→ What this task involves:
Identify and pull out each line of the entries in which "INSTITUT" occurs.

→ Recorded information:
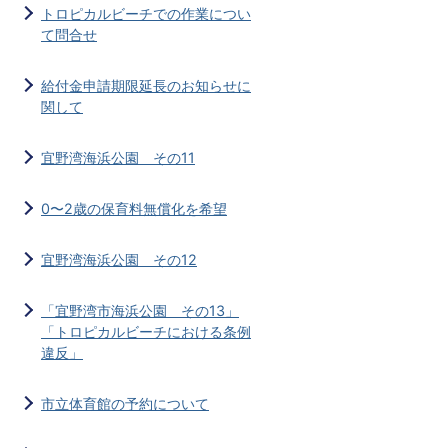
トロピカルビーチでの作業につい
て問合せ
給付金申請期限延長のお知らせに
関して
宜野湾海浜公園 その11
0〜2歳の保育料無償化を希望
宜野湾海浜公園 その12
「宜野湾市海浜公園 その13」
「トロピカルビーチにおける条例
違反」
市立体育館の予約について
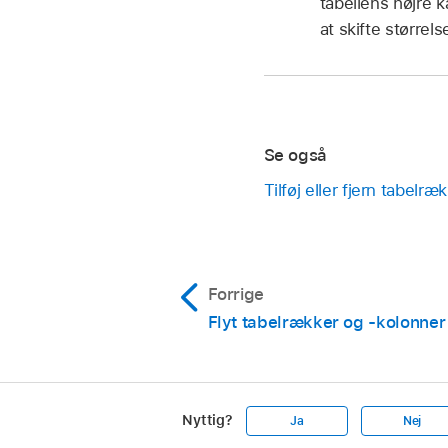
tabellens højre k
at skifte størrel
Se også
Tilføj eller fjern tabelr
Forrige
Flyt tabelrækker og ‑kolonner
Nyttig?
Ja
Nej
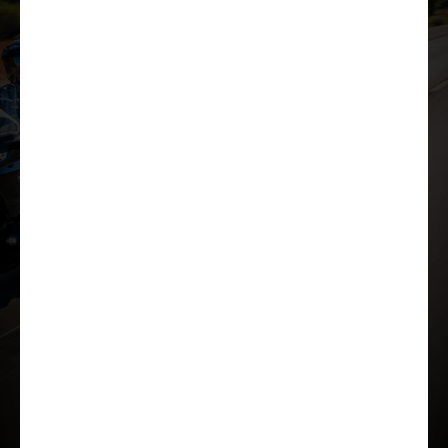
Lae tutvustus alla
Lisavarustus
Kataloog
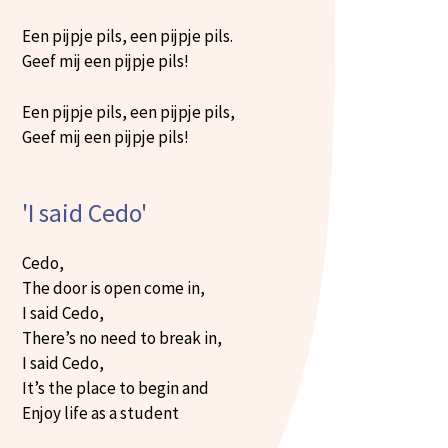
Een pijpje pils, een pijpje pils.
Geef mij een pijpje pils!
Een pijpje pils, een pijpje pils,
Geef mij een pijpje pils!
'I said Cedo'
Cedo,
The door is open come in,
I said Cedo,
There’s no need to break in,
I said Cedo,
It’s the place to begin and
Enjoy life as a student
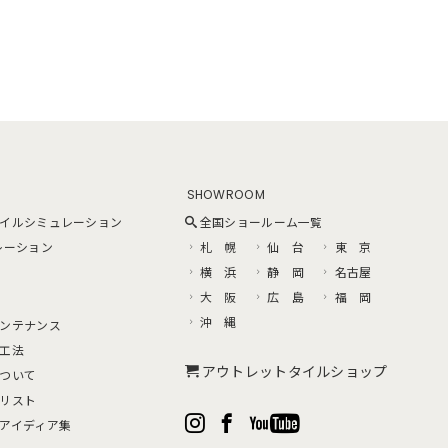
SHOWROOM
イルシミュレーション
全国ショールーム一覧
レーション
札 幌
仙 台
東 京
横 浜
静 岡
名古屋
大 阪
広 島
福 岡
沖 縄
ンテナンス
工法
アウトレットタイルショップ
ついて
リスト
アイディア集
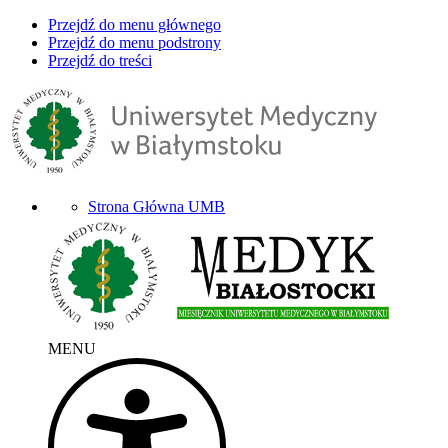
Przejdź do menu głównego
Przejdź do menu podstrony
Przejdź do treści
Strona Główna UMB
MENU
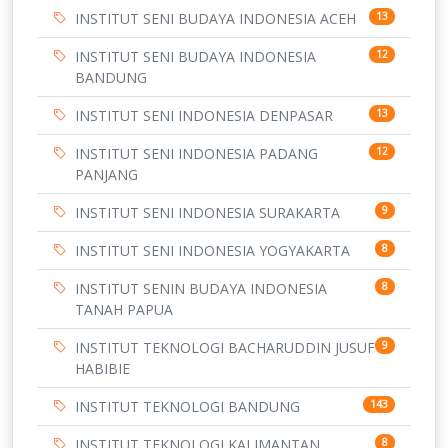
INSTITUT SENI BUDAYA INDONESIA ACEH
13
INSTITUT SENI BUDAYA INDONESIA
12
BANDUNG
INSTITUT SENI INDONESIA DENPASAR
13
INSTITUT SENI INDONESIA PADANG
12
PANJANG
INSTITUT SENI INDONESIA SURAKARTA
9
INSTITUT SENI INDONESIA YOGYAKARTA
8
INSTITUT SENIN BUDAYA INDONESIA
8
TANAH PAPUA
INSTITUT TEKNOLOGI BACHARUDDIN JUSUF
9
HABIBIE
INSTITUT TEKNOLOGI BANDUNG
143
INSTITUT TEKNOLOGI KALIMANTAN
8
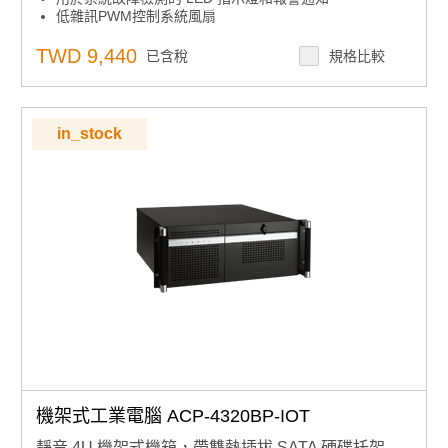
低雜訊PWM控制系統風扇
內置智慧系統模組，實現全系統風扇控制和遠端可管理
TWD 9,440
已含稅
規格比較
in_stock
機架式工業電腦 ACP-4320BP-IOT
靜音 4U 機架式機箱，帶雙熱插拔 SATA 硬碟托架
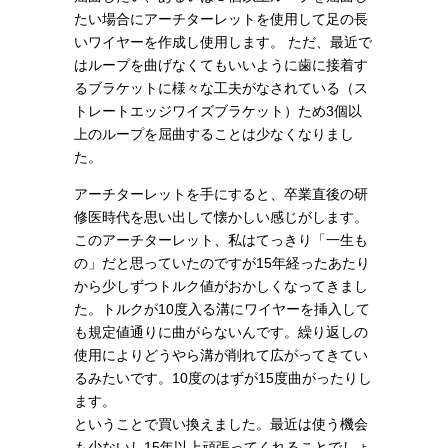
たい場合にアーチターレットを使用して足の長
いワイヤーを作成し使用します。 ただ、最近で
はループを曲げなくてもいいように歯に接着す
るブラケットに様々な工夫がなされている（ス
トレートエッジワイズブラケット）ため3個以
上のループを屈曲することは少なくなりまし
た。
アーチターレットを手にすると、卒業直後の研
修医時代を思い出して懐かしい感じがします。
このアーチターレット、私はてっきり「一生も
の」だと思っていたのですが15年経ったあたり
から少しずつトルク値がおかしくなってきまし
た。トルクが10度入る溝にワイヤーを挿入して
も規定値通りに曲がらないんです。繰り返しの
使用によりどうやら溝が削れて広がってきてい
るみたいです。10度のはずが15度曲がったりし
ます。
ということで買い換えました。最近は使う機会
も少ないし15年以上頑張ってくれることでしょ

→ Output for this exercise:
INSTITUT SENI BUDAYA INDONESIA ACEH
INSTITUT SENI BUDAYA INDONESIA
INSTITUT SENI INDONESIA DENPASAR
INSTITUT SENI INDONESIA PADANG
INSTITUT SENI INDONESIA SURAKARTA
INSTITUT SENI INDONESIA YOGYAKARTA
INSTITUT SENIN BUDAYA INDONESIA
INSTITUT TEKNOLOGI BACHARUDDIN JUSUF
INSTITUT TEKNOLOGI BANDUNG
INSTITUT TEKNOLOGI KALIMANTAN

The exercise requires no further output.